Debiased Estimating Equation Method for Robust and Efficient Mendelian Randomization Using a Large Number of Correlated Weak and Invalid Instruments

Abstract: Mendelian randomization (MR) is a widely used tool for causal inference in the presence of unmeasured confounders, which uses single nucleotide polymorphisms (SNPs) as instrumental variables to estimate causal effects. However, SNPs often have weak effects on complex traits, leading to bias in existing MR analysis when weak instruments are included. In addition, existing MR methods often restrict analysis to independent SNPs via linkage disequilibrium clumping and result in a loss of efficiency in estimating the causal effect due to discarding correlated SNPs. To address these issues, we propose the Debiased Estimating Equation Method (DEEM), a summary statistics-based MR approach that can incorporate a large number of correlated, weak-effect, and invalid SNPs.

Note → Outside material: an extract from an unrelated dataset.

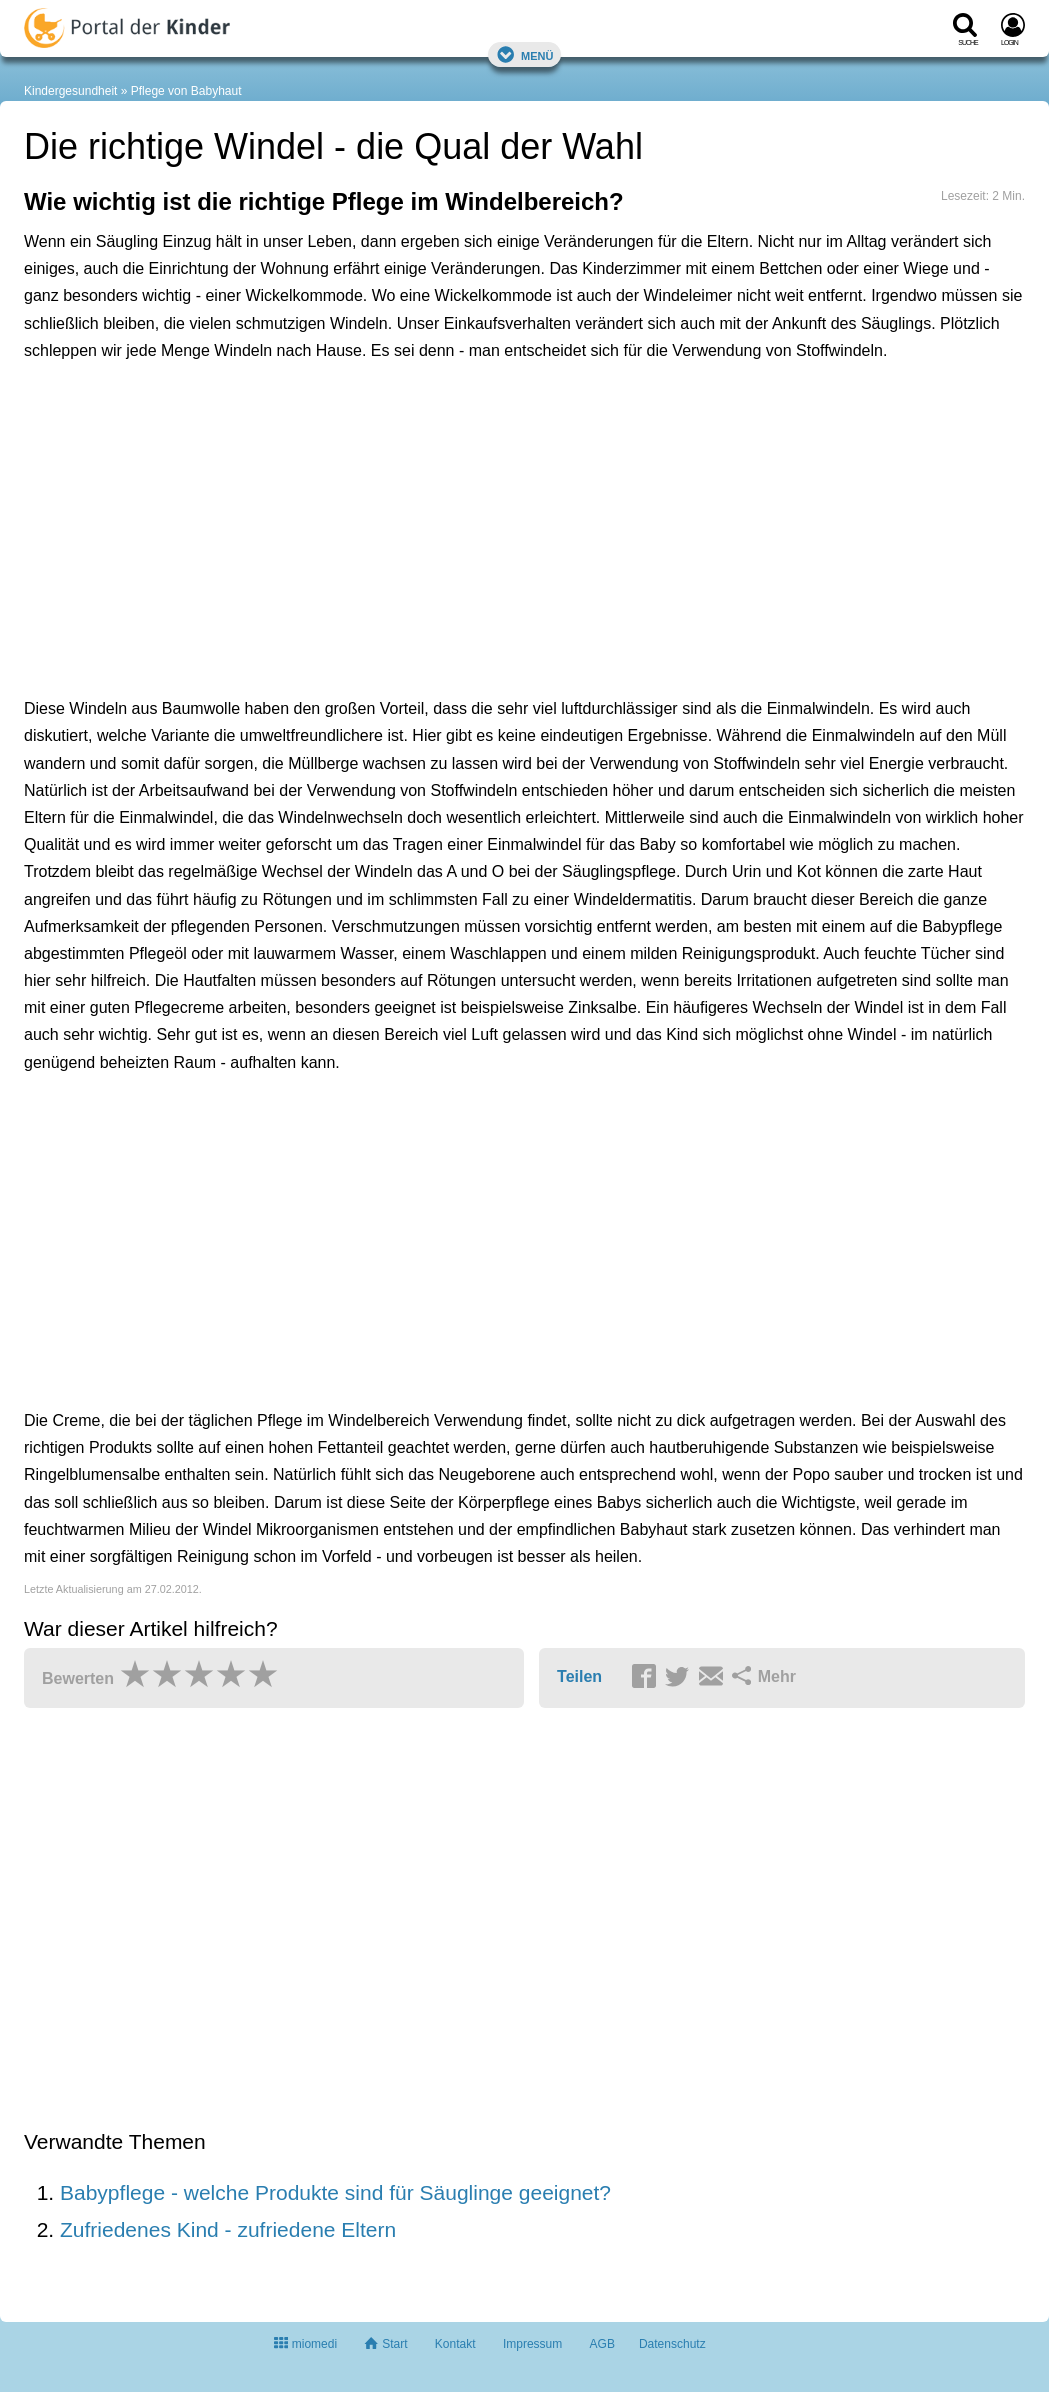 The image size is (1049, 2392). What do you see at coordinates (525, 54) in the screenshot?
I see `Menü` at bounding box center [525, 54]. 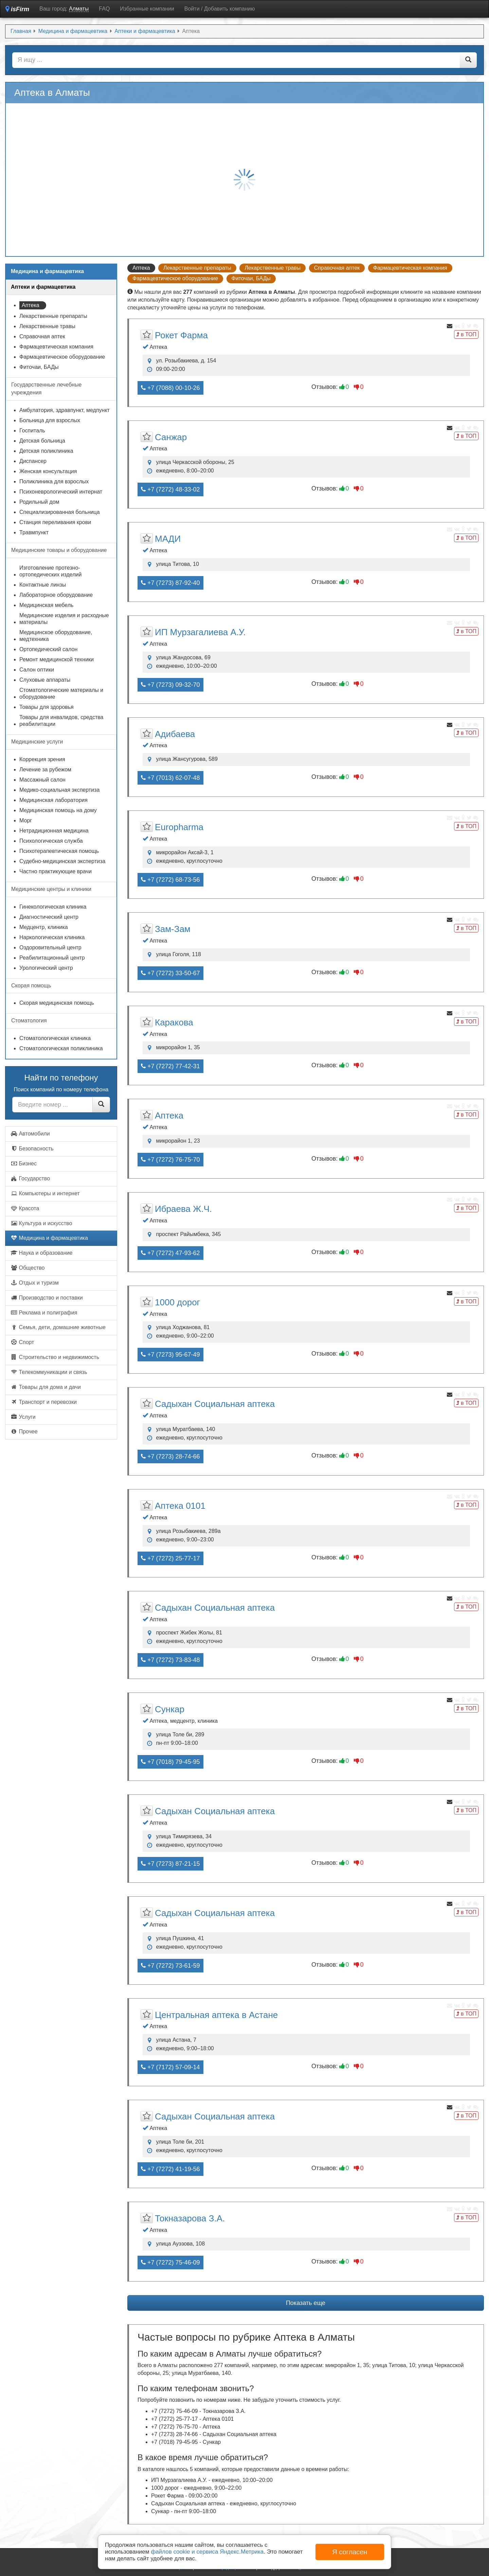 I want to click on Диагностический центр, so click(x=48, y=917).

DEEM effectively eliminates the weak instrument bias and improves the statistical efficiency of the causal effect estimation by leveraging information from a large number of correlated SNPs. DEEM also allows for pleiotropic effects, adjusts for the winner's curse, and applies to both two-sample and one-sample MR analyses. Asymptotic analyses of the DEEM estimator demonstrate its attractive theoretical properties. Through extensive simulations and two real data examples, we demonstrate that DEEM significantly improves the efficiency and robustness of MR analysis compared with existing methods.